Melinda Giovengo is in the construction business, the virtual kind. She's begun a business constructing Web sites. She has clients such as auto dealers who come to her for a place on the World Wide Web, and she puts it together.
But what Melinda and husband Mike, both high-tech workers, have not put together is a family safety net. Neither has benefits, meaning no pension plan, no 401(k) and no health insurance for their three girls.
"If there's a crisis that comes up, we are going to be solely responsible for dealing with it and we're not prepared for it," says Melinda Giovengo.
"We're lost in society right now. There isn't anything out there that supports us," she adds.
In fact, working without benefits is now common in America. Hope Windell, another Internet freelancer, says that when she meets her friends for basketball, they pick teams by dividing the insured from the uninsured.
They get equal numbers that way. Who has benefits vs. who doesn't is a 1990s kind of jump ball.
"I mean, it's just nuts the number of people you meet who don't have insurance," says Windell.
And the trend isn't confined to high-tech workers. Labor economists now believe almost a third of all workers are part-timers, freelancers and self-employed contractors; that's tens of millions of workers with low benefits or none.
"This group needs a new safety net," says Sara Horowitz. She believes that labor law in America should be turned around to make things equal for freelancers.
Horowitz, who leads the nonprofit group Working Today, says too many laws assume that benefits come through employers - an assumption that actually harms freelancers.
Says Horowitz: "We need to start looking at the things that you get as a traditional employee and say there should be no difference for people in this work force."
Compare freelancer Melinda Giovengo to a full-benefit company worker, assuming they both make $40,000. Under the law now, the company worker pays only half the Social Security tax. Melinda Giovengo pays it all.
At a company, the group rate for family health insurance is $1,700 per year; but without a group rate, it's around $5,000.

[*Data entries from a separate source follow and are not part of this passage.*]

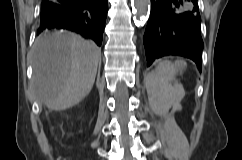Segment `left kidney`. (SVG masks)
I'll return each mask as SVG.
<instances>
[{
  "mask_svg": "<svg viewBox=\"0 0 242 160\" xmlns=\"http://www.w3.org/2000/svg\"><path fill=\"white\" fill-rule=\"evenodd\" d=\"M181 98H182V94H181V95L176 99V101L173 103L172 106H174L175 109L180 108L179 102H180ZM168 110H169V107H160V106H159V107L156 108V111H157L158 114H165V113L168 112Z\"/></svg>",
  "mask_w": 242,
  "mask_h": 160,
  "instance_id": "5707ae66",
  "label": "left kidney"
}]
</instances>
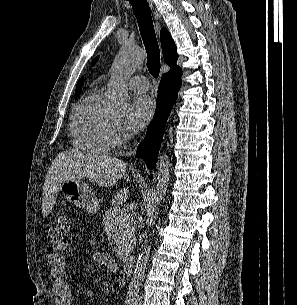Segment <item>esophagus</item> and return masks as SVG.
I'll return each mask as SVG.
<instances>
[{"label": "esophagus", "instance_id": "1", "mask_svg": "<svg viewBox=\"0 0 297 305\" xmlns=\"http://www.w3.org/2000/svg\"><path fill=\"white\" fill-rule=\"evenodd\" d=\"M147 1H148L149 5H150V7H151V9H152L153 14L155 15V17H160V15H159L158 13H156L155 10H154V3H153V0H147Z\"/></svg>", "mask_w": 297, "mask_h": 305}]
</instances>
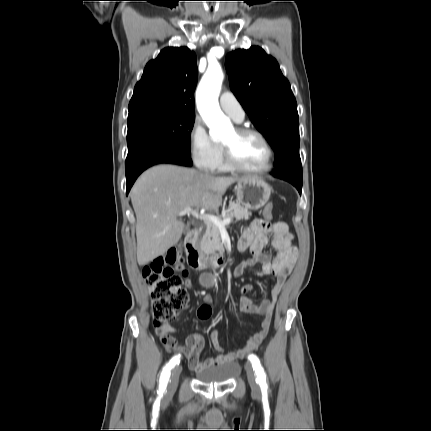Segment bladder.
<instances>
[{
	"label": "bladder",
	"instance_id": "bladder-1",
	"mask_svg": "<svg viewBox=\"0 0 431 431\" xmlns=\"http://www.w3.org/2000/svg\"><path fill=\"white\" fill-rule=\"evenodd\" d=\"M240 370L237 362H229L197 371L196 378L203 383L222 384L234 380L240 374Z\"/></svg>",
	"mask_w": 431,
	"mask_h": 431
}]
</instances>
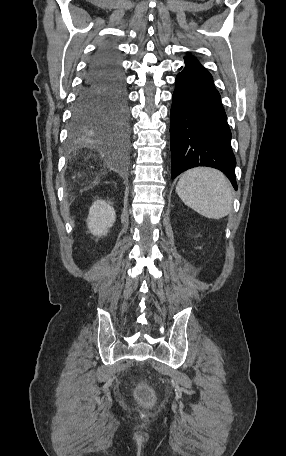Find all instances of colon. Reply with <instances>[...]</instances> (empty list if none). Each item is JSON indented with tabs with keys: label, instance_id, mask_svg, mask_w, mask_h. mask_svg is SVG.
Segmentation results:
<instances>
[{
	"label": "colon",
	"instance_id": "5ec220e1",
	"mask_svg": "<svg viewBox=\"0 0 286 456\" xmlns=\"http://www.w3.org/2000/svg\"><path fill=\"white\" fill-rule=\"evenodd\" d=\"M136 394L138 399L145 404H150L153 401V391L147 385H138L136 388Z\"/></svg>",
	"mask_w": 286,
	"mask_h": 456
}]
</instances>
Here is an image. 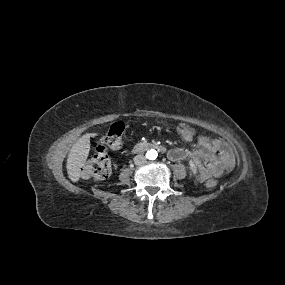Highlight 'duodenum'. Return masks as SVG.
<instances>
[{
  "instance_id": "1",
  "label": "duodenum",
  "mask_w": 285,
  "mask_h": 285,
  "mask_svg": "<svg viewBox=\"0 0 285 285\" xmlns=\"http://www.w3.org/2000/svg\"><path fill=\"white\" fill-rule=\"evenodd\" d=\"M151 148H155V149H158L160 151L165 150V147L162 145L153 144V143H140L133 148V151H145V150H148Z\"/></svg>"
}]
</instances>
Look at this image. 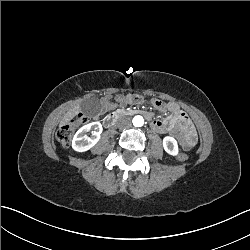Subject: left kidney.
I'll list each match as a JSON object with an SVG mask.
<instances>
[{
	"label": "left kidney",
	"instance_id": "obj_1",
	"mask_svg": "<svg viewBox=\"0 0 250 250\" xmlns=\"http://www.w3.org/2000/svg\"><path fill=\"white\" fill-rule=\"evenodd\" d=\"M163 143H164V148L168 153L173 154V155L177 153L178 148H177V143L174 138L166 137Z\"/></svg>",
	"mask_w": 250,
	"mask_h": 250
}]
</instances>
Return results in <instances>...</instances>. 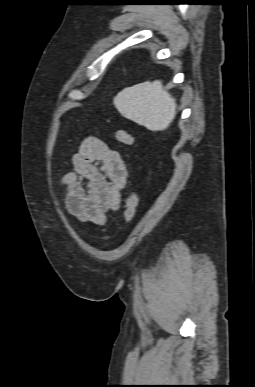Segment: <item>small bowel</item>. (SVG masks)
I'll use <instances>...</instances> for the list:
<instances>
[{
    "label": "small bowel",
    "mask_w": 255,
    "mask_h": 387,
    "mask_svg": "<svg viewBox=\"0 0 255 387\" xmlns=\"http://www.w3.org/2000/svg\"><path fill=\"white\" fill-rule=\"evenodd\" d=\"M73 170L62 177L65 206L79 221L102 226L106 213L120 207L128 171L118 151L87 137L72 157Z\"/></svg>",
    "instance_id": "c3829d8e"
}]
</instances>
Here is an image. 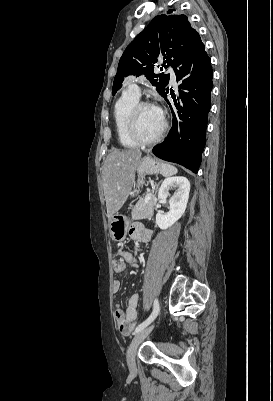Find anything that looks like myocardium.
Instances as JSON below:
<instances>
[{
	"instance_id": "1",
	"label": "myocardium",
	"mask_w": 273,
	"mask_h": 401,
	"mask_svg": "<svg viewBox=\"0 0 273 401\" xmlns=\"http://www.w3.org/2000/svg\"><path fill=\"white\" fill-rule=\"evenodd\" d=\"M142 107H152L154 106L148 102L140 101L138 102L130 111L127 122H126V134L134 142L139 145H152L159 142L165 135L168 125L165 120H163V126L161 131L152 138H144L137 131V113Z\"/></svg>"
}]
</instances>
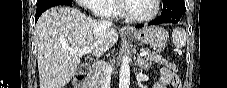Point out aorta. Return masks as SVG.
I'll return each instance as SVG.
<instances>
[{
  "label": "aorta",
  "mask_w": 227,
  "mask_h": 88,
  "mask_svg": "<svg viewBox=\"0 0 227 88\" xmlns=\"http://www.w3.org/2000/svg\"><path fill=\"white\" fill-rule=\"evenodd\" d=\"M130 57L124 55L119 71V88H129L130 86Z\"/></svg>",
  "instance_id": "762f6f07"
}]
</instances>
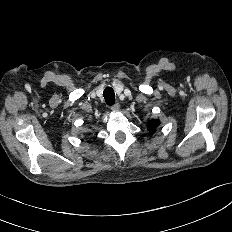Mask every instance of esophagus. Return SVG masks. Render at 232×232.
<instances>
[{
  "label": "esophagus",
  "mask_w": 232,
  "mask_h": 232,
  "mask_svg": "<svg viewBox=\"0 0 232 232\" xmlns=\"http://www.w3.org/2000/svg\"><path fill=\"white\" fill-rule=\"evenodd\" d=\"M120 109V104L117 102L111 106L112 111H118Z\"/></svg>",
  "instance_id": "obj_1"
}]
</instances>
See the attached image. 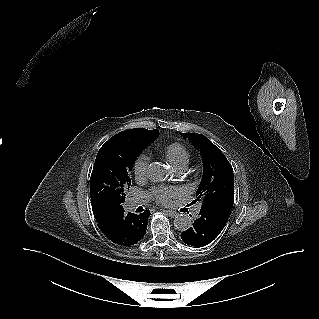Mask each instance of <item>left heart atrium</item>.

At a company, the value of 401(k) matches and life insurance comes to $2,000; for Melinda Giovengo, it's zero. A 30-year company pension would be worth $12,000 a year; again Melinda Giovengo gets zero.
It's a stunning benefit gap that Horowitz argues must be closed.
"This family is working hard. Why shouldn't they have health insurance? Why shouldn't they have an easy way to put together a pension?" Horowitz asks.
Her basic idea is to change the laws to allow freelancers, such as Windell, t join together in nonprofit purchasing groups.
"They would have health insurance that was at an affordable rate, that had full tax deductions," says Horowitz.
"Same thing with 401(k)s and pensions," she says. "You should let groups provide 401(k)s. There should be group pensions rather than pensions from employers."
"Just the kinds of things that we think make up a civilized job are the kinds of things that this work force needs," adds Horowitz.
Many workers won't stay at one company for 30 years; that system is fading. So what they want is a new system that delivers benefits. The problem is, it needs to be invented.